▶ [Recorded information]:

· · ·

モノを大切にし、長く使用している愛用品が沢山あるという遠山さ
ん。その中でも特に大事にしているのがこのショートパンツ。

· · ·

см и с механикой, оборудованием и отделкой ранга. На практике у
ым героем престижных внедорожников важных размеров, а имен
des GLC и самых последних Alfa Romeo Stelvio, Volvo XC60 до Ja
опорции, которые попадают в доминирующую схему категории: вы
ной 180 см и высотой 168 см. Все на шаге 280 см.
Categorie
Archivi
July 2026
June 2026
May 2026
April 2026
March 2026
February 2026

· · ·

▶ [Activity]: Please transcribe exactly the lines above from the line that has "モノを大切にし、長く使用している愛用品が沢山あるという遠山さ" up to and including the line that has "ん。その中でも特に大事にしているのがこのショートパンツ。"; no other line belongs in the answer.

▶ [Task result]:
モノを大切にし、長く使用している愛用品が沢山あるという遠山さ
ん。その中でも特に大事にしているのがこのショートパンツ。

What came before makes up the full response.